Sia: Press freedom – but what for?

(Photo courtesy of Pinoy Adventurista)
(Photo courtesy of Pinoy Adventurista)

IF IT hadn't been for two books I read and enjoyed in my younger days, I probably wouldn't be in journalism today. The first book – or series of comic books to be more precise – is Hergé's The Adventures of Tintin, whose titular character is an intrepid young reporter whose investigations take him and his little dog Snowy on the most riveting and fantastic adventures all over the world. More technical but no less engaging is the second book, namely Newsletter Writing and Production Handbook for the Spirited Journalist, edited by Alfonso B. Deza and published roughly half a decade after the end of the Marcos regime.

In his preface, Deza quotes renowned journalist and professor Crispin C. Maslog, who observed that once martial law finally came to an end, it didn't take long for the Philippine press to go “back to normal: a free, rambunctious press, sensational, free-wheeling, proliferating, exciting, oftentimes reckless, sometimes irresponsible. As it was in 1972.”

It is unfortunate that apart from its adoption of new media to reach more people in much shorter time, the Philippine mainstream media hasn't changed much since the time Maslog made that statement. At last year's St.
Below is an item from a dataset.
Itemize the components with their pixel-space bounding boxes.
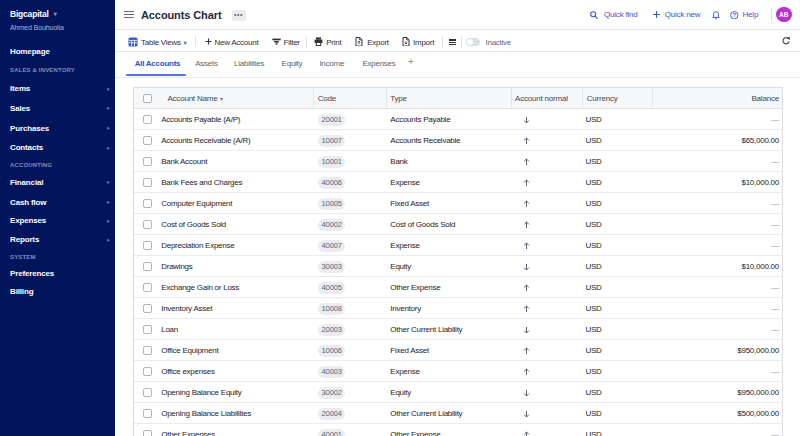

Thomas More Lecture held at the University of Santo Tomas, a more elderly but no less diminished Maslog called on us – not just his colleagues but Filipinos in general – to defend our country from “attacks on democratic institutions.”

Needless to say, most Philippine journalists would take to heart Maslog's more recent call to defend democracy, while leaving largely unheeded and ignored his older statement, which I believe is an implied admonishment to behave ourselves as professionals serving the common good.

With our deft command of language, technological savvy and ability to reach and perhaps even persuade an entire nation, it is easy for us media people to be blinded by our own brilliance. This is why, it is so difficult for us to see where we went so wrong when we did, what exactly our mistake was, and why we even fouled up in the first place.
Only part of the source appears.